By sulfonating the wood at the breaking points a controlled defibration of the wood is achieved, loss of whiteness is prevented and a more hydrophilic lignin is produced at the later fiber surface. The production of more flexible fibers is to be considered as an additional positive aspect of sulfonation.
The energy needs for the isolation of fibers from the wood tissue are diminished by a thermal or chemical pretreatment of the wood. For the production of high-quality fiber materials for paper and linerboard production, however, they have to be additionally defibrillated. In this case wall layers or fibrils are stripped from the surface of the fibers by mechanical action, thereby increasing the specific surface area of the fibers and thus improving their bonding capacity and their flexibility. Such processes are described extensively in "Pulp and Paper Manufacture," vol. 2, Mechanical Pulping, Tappi, Atlanta 1987.
In comparison to the stone grinding process the power requirements in all refiner wood pulp processes are significantly higher. In the stone grinding process the defibering energy is delivered directly to the wood layer in direct contact with the stone surface. In refiner processes the energy transfer is less controlled, since energy is consumed in the acceleration of the pulp, in the rubbing of the wood particles on one another and on the disks, in the forming of the particles and in the fluid friction. In the stone grinding process the forces are always applied transversely of the fiber direction, where the wood has less strength. Since the fibers of the chips of wood in the refiner are not always aligned parallel to the centrifugal force, the energy expenditure on defibration is in this case higher.
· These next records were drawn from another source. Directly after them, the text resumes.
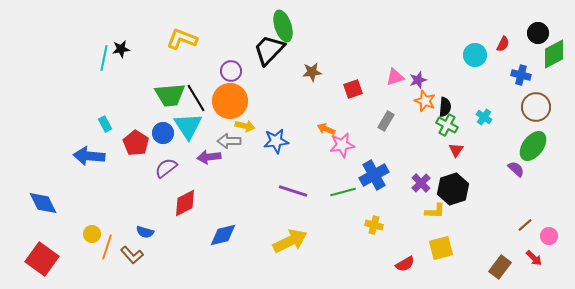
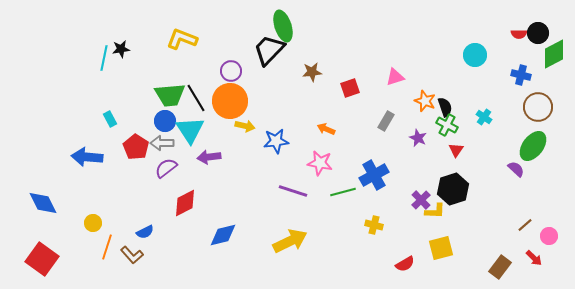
red semicircle at (503, 44): moved 16 px right, 10 px up; rotated 63 degrees clockwise
purple star at (418, 80): moved 58 px down; rotated 30 degrees counterclockwise
red square at (353, 89): moved 3 px left, 1 px up
black semicircle at (445, 107): rotated 24 degrees counterclockwise
brown circle at (536, 107): moved 2 px right
cyan rectangle at (105, 124): moved 5 px right, 5 px up
cyan triangle at (188, 126): moved 2 px right, 4 px down
blue circle at (163, 133): moved 2 px right, 12 px up
gray arrow at (229, 141): moved 67 px left, 2 px down
red pentagon at (136, 143): moved 4 px down
pink star at (342, 145): moved 22 px left, 18 px down; rotated 20 degrees clockwise
blue arrow at (89, 156): moved 2 px left, 1 px down
purple cross at (421, 183): moved 17 px down
blue semicircle at (145, 232): rotated 42 degrees counterclockwise
yellow circle at (92, 234): moved 1 px right, 11 px up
The thermal and chemical pretreatment can lower the energy needed for releasing the fibers from the wood tissue, but the total energy required for the production of a more or less thoroughly defibrillated wood pulp does not diminish, since the fibers have been made more flexible by the treatment, and can escape the action of the grinding segments of the refiner, so that a more controlled defibrillation becomes possible, but it requires more stressing and relieving processes.
If approximately 1500 kWh/t has to be expended for a high-quality softwood stoneground pulp, thermomechanical pulp (TMP) requires about 2000 and chemithermo-mechanical pulp (CTMP) 2500 kWh/t.
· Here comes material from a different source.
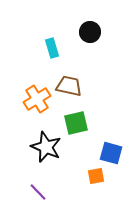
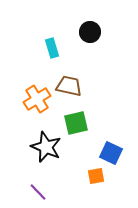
blue square: rotated 10 degrees clockwise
For the production of high-quality wood pulps, a sulfonation of the lignin is necessary, as already mentioned. This is usually performed by using sodium sulfite in an alkaline medium, since a swelling of the fiber also takes place simultaneously, which creates good conditions for the defibration that follows. A sulfonation reaction also takes place in the acid pH range, and the lower the pH is, the faster it goes. However, competing condensation reactions of the lignin are also promoted by low pH values. Lignosulfonates with a high degree of sulfonation are insoluble in water and therefore reduce the fiber yield. On the other hand, acids attack the carbohydrates, depolymerize them and lead to weakening of the fiber bond.
The high energy requirements, especially of the CTMP pulps, limits their production to countries with low energy prices. Future developments in the field of wood pulp manufacture is therefore dependent substantially on the energy requirements of the process. A definite reduction of the energy input appears to be essential.